From the data that follows, copy every line holding the string "nepřispěl".

RECORDS SHOWN
____

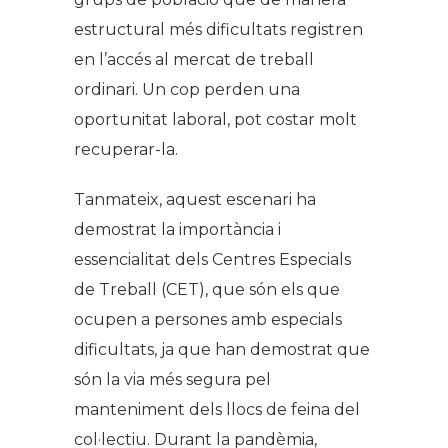
estructural més dificultats registren
en l’accés al mercat de treball
ordinari. Un cop perden una
oportunitat laboral, pot costar molt
recuperar-la.
Tanmateix, aquest escenari ha
demostrat la importància i
essencialitat dels Centres Especials
de Treball (CET), que són els que
ocupen a persones amb especials
dificultats, ja que han demostrat que
són la via més segura pel
manteniment dels llocs de feina del
col·lectiu. Durant la pandèmia,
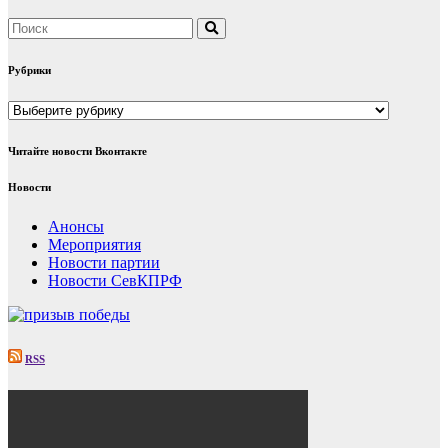
Рубрики
Рубрики
Читайте новости Вконтакте
Новости
Анонсы
Мероприятия
Новости партии
Новости СевКПРФ
RSS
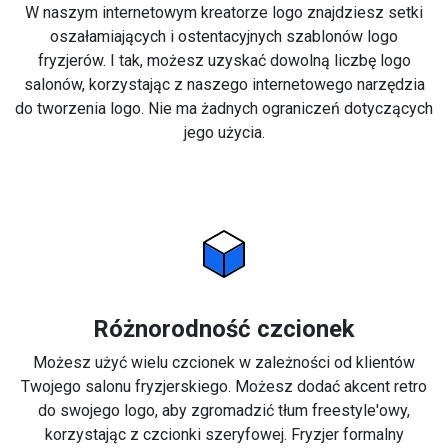
W naszym internetowym kreatorze logo znajdziesz setki
oszałamiających i ostentacyjnych szablonów logo
fryzjerów. I tak, możesz uzyskać dowolną liczbę logo
salonów, korzystając z naszego internetowego narzędzia
do tworzenia logo. Nie ma żadnych ograniczeń dotyczących
jego użycia.
Różnorodność czcionek
Możesz użyć wielu czcionek w zależności od klientów
Twojego salonu fryzjerskiego. Możesz dodać akcent retro
do swojego logo, aby zgromadzić tłum freestyle'owy,
korzystając z czcionki szeryfowej. Fryzjer formalny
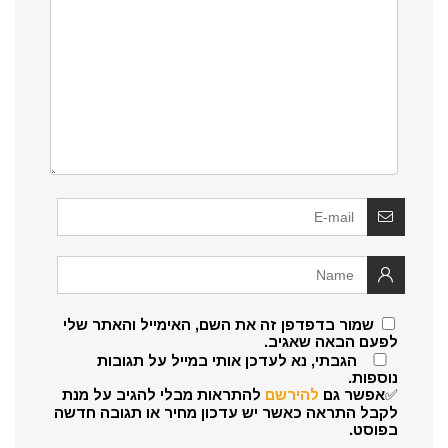
שמור בדפדפן זה את השם, האימייל והאתר שלי
לפעם הבאה שאגיב.
הגבתי, נא לעדכן אותי במייל על תגובות
נוספות.
✅אפשר גם
להירשם
להתראות מבלי להגיב על מנת
לקבל התראה כאשר יש עדכון מחיר או תגובה חדשה
בפוסט.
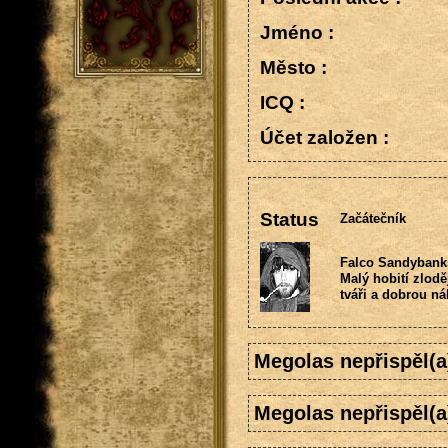
Jméno :
Město :
ICQ :
Účet založen :
Status
Začátečník
Falco Sandybank
Malý hobití zlod
tváři a dobrou ná
Megolas nepřispěl(
Megolas nepřispěl(a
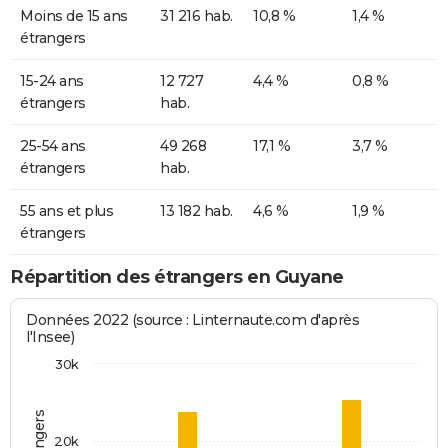
Moins de 15 ans
31 216 hab.
10,8 %
1,4 %
étrangers
15-24 ans
12 727
4,4 %
0,8 %
étrangers
hab.
25-54 ans
49 268
17,1 %
3,7 %
étrangers
hab.
55 ans et plus
13 182 hab.
4,6 %
1,9 %
étrangers
Répartition des étrangers en Guyane
Données 2022 (source : Linternaute.com d'après
l'Insee)
30k
20k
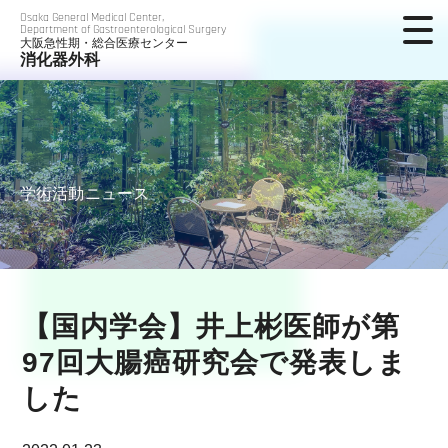
Osaka General Medical Center,
Department of Gastroenterological Surgery
大阪急性期・総合医療センター
消化器外科
学術活動ニュース
【国内学会】井上彬医師が第
97回大腸癌研究会で発表しま
した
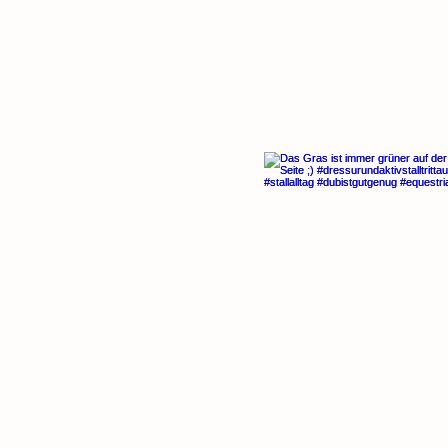
FOLGE UNS AUF INSTAGRAM
#dressurundaktivstalltrittau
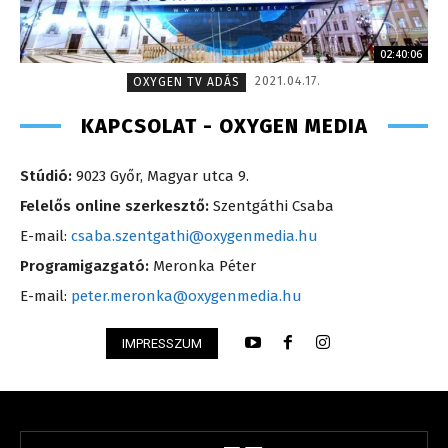
02:40:06
2021.04.17.
OXYGEN TV ADÁS
KAPCSOLAT - OXYGEN MEDIA
Stúdió:
9023 Győr, Magyar utca 9.
Felelős online szerkesztő:
Szentgáthi Csaba
E-mail:
csaba.szentgathi@oxygenmedia.hu
Programigazgató:
Meronka Péter
E-mail:
peter.meronka@oxygenmedia.hu
IMPRESSZUM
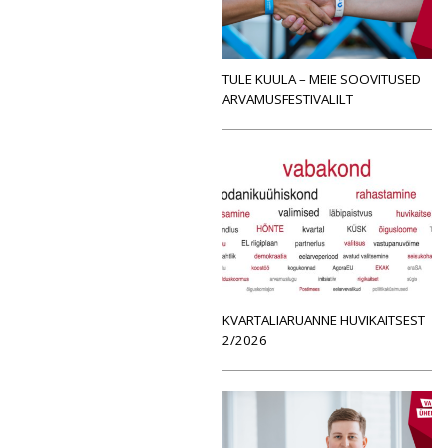
TULE KUULA – MEIE SOOVITUSED
ARVAMUSFESTIVALILT
KVARTALIARUANNE HUVIKAITSEST
2/2026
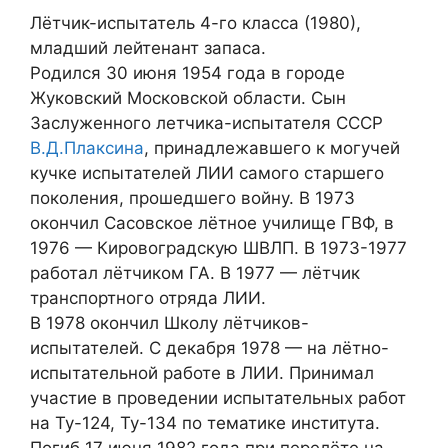
Лётчик-испытатель 4-го класса (1980),
младший лейтенант запаса.
Родился 30 июня 1954 года в городе
Жуковский Московской области. Сын
Заслуженного летчика-испытателя СССР
В.Д.Плаксина
, принадлежавшего к могучей
кучке испытателей ЛИИ самого старшего
поколения, прошедшего войну. В 1973
окончил Сасовское лётное училище ГВФ, в
1976 — Кировоградскую ШВЛП. В 1973-1977
работал лётчиком ГА. В 1977 — лётчик
транспортного отряда ЛИИ.
В 1978 окончил Школу лётчиков-
испытателей. С декабря 1978 — на лётно-
испытательной работе в ЛИИ. Принимал
участие в проведении испытательных работ
на Ту-124, Ту-134 по тематике института.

____

COMPLETED TASK
Megolas nepřispěl(
Megolas nepřispěl(a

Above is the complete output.